Why does my certificate work in my browser but fail the scan?

Each platform (Apple, Android, Windows, Mozilla/Firefox, Java) keeps its own list of trusted root authorities, and they do not always agree. A certificate can validate in your browser and still be rejected by, for example, older Android or Java clients - usually because of a missing intermediate or a newer root those stores do not yet include. The trust-store breakdown shows exactly which platforms fail.

What does "SHA-1 in chain" mean and is it bad?

It means a SHA-1 signature appears somewhere in your certificate chain. SHA-1 is cryptographically broken and was deprecated for certificate issuance years ago, so modern browsers reject chains that contain it. Treat it as a hard failure and reissue the affected certificate from a current CA.

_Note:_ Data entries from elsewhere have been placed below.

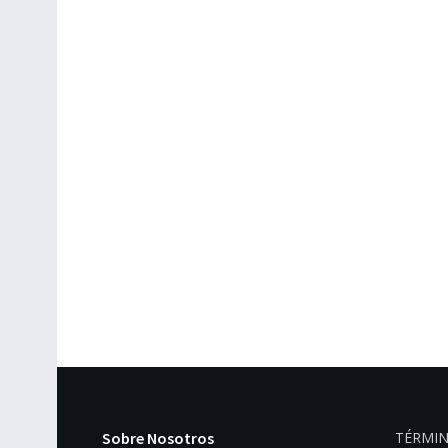
Sobre Nosotros
TÉRMIN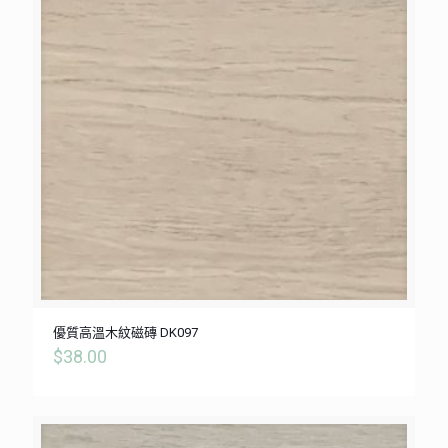
優質高溫木紋磁磚 DK097
$
38.00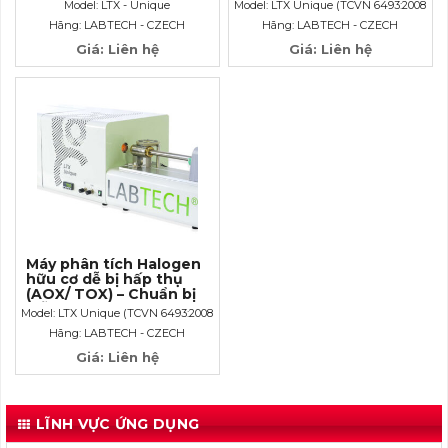
(AOX/EOX/POX/TX)
phù và lọc qua màng
Model: LTX - Unique
Model: LTX Unique (TCVN 6493:2008
(TCVN 6493:2008 mục
mục 9.3.2)
Hãng: LABTECH - CZECH
Hãng: LABTECH - CZECH
9.3.2)
Giá: Liên hệ
Giá: Liên hệ
Máy phân tích Halogen
hữu cơ dễ bị hấp thụ
(AOX/ TOX) – Chuẩn bị
mẫu theo phương pháp
Model: LTX Unique (TCVN 6493:2008
cột-TCVN 6493:2008
mục 9.2.4)
Hãng: LABTECH - CZECH
mục 9.2.4
Giá: Liên hệ
LĨNH VỰC ỨNG DỤNG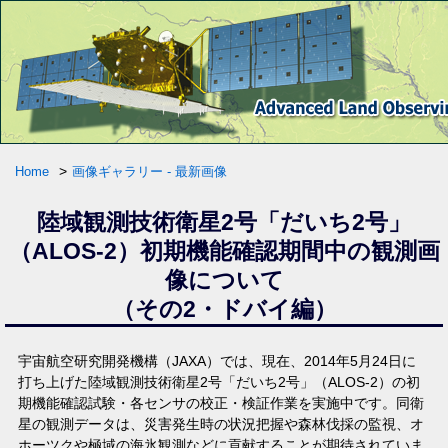
>
Home
画像ギャラリー - 最新画像
陸域観測技術衛星2号「だいち2号」
（ALOS-2）初期機能確認期間中の観測画
像について
（その2・ドバイ編）
宇宙航空研究開発機構（JAXA）では、現在、2014年5月24日に
打ち上げた陸域観測技術衛星2号「だいち2号」（ALOS-2）の初
期機能確認試験・各センサの校正・検証作業を実施中です。同衛
星の観測データは、災害発生時の状況把握や森林伐採の監視、オ
ホーツクや極域の海氷観測などに貢献することが期待されていま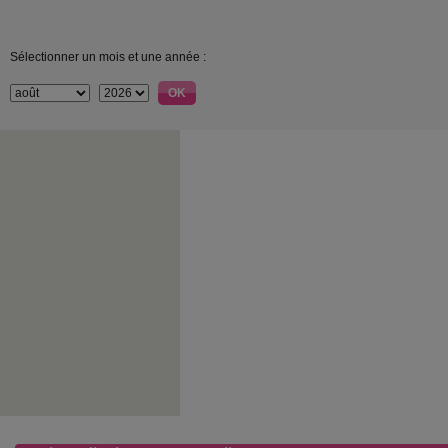
Sélectionner un mois et une année :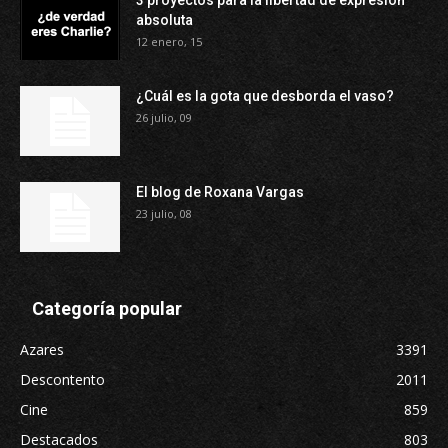
3 proyectos para la libertad de expresión
absoluta
12 enero, 15
¿Cuál es la gota que desborda el vaso?
26 julio, 09
El blog de Roxana Vargas
23 julio, 08
Categoría popular
Azares
3391
Descontento
2011
Cine
859
Destacados
803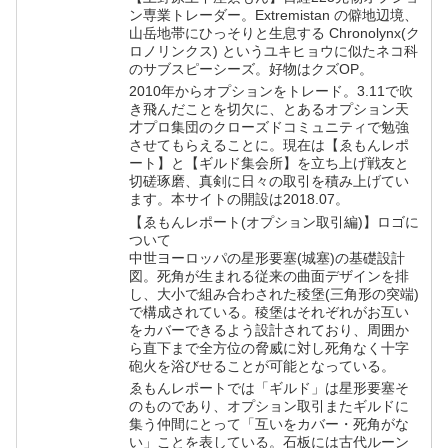
ン専業トレーダー。Extremistan の僻地辺境、
山岳地帯にひっそりと生息する Chronolynx(ク
ロノリンクス) というユキヒョウに似たネコ科
のサブスピーシーズ。好物はクズOP。
2010年からオプションをトレード。3.11で吹
き飛んだことを切欠に、とあるオプション天
才プロ集団のクローズドコミュニティで勉強
させてもらえることに。現在は【ゑもんレポ
ート】と【ギルド集会所】を立ち上げ戦友と
切磋琢磨、真剣に日々の取引を積み上げてい
ます。本サイトの開設は2018.07。
【ゑもんレポート(オプション取引編)】ロゴに
ついて
中世ヨーロッパの星形要塞(城塞)の基礎設計
図。死角が生まれる従来の曲面デザインを排
し、大小で組み合わされた稜堡(三角形の突端)
で構成されている。稜堡はそれぞれがお互い
をカバーできるよう設計されており、周囲か
ら直下まで全方位の脅威に対し死角なく十字
砲火を浴びせることが可能となっている。
ゑもんレポートでは「ギルド」は星形要塞そ
のものであり、オプション取引またギルドに
集う仲間にとって「互いをカバー・死角がな
い」ことを表している。石板には古代ルーン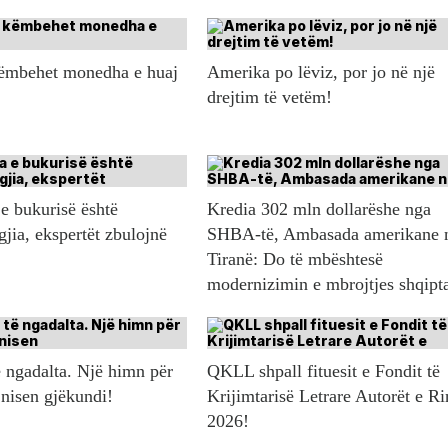
këmbehet monedha e huaj
Amerika po lëviz, por jo në një
drejtim të vetëm!
e bukurisë është
Kredia 302 mln dollarëshe nga
gjia, ekspertët zbulojnë
SHBA-të, Ambasada amerikane 
Tiranë: Do të mbështesë
modernizimin e mbrojtjes shqipt
 ngadalta. Një himn për
QKLL shpall fituesit e Fondit të
 nisen gjëkundi!
Krijimtarisë Letrare Autorët e Ri
2026!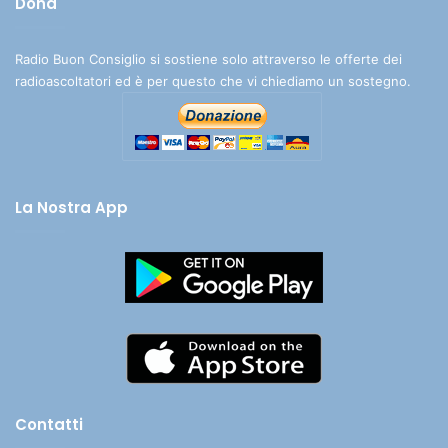
Dona
Radio Buon Consiglio si sostiene solo attraverso le offerte dei
radioascoltatori ed è per questo che vi chiediamo un sostegno.
La Nostra App
Contatti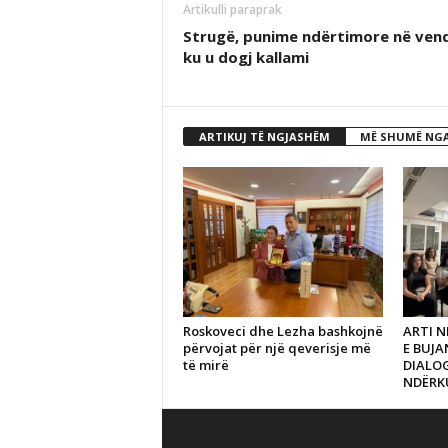
Artikulli paraprak
Strugë, punime ndërtimore në ven
ku u dogj kallami
ARTIKUJ TË NGJASHËM
MË SHUMË NGA
Roskoveci dhe Lezha bashkojnë
ARTI N
përvojat për një qeverisje më
E BUJ
të mirë
DIALO
NDËRK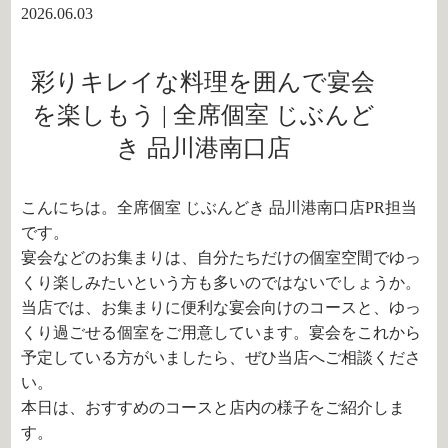
2026.06.03
彩りキレイな料理を囲んで宴会
を楽しもう | 全席個室 じぶんど
き 品川港南口店
こんにちは。全席個室 じぶんどき 品川港南口店PR担当
です。
宴会などのお集まりは、自分たちだけの個室空間でゆっ
くり楽しみたいという方も多いのではないでしょうか。
当店では、お集まりに便利な宴会向けのコースと、ゆっ
くり過ごせる個室をご用意しています。宴会をこれから
予定している方がいましたら、ぜひ当店へご相談くださ
い。
本日は、おすすめのコースと店内の様子をご紹介しま
す。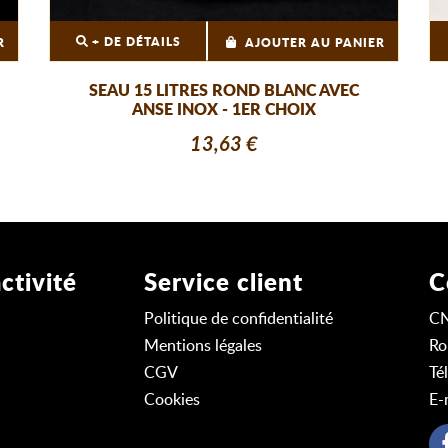
+ DE DÉTAILS
R
AJOUTER AU PANIER
SEAU 15 LITRES ROND BLANC AVEC
ANSE INOX - 1ER CHOIX
13,63 €
ctivité
Service client
C
Politique de confidentialité
C
Mentions légales
Ro
CGV
Té
Cookies
E-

What is OCSP stapling on the report?

OCSP stapling is the server attaching a fresh certificate-revocation status to the TLS handshake, which speeds up connections and improves privacy. "Enabled" is ideal, "not trusted" means the staple failed validation, and "none" simply means the optimisation is off - which is not a failure on its own, unless the certificate is marked Must-Staple.

What does Extended Key Usage (serverAuth) mean?

Extended Key Usage lists the specific purposes a certificate is valid for. A web server certificate must include serverAuth; you may also see clientAuth. If a leaf certificate is missing serverAuth or carries an unexpected usage, clients will distrust it for website use.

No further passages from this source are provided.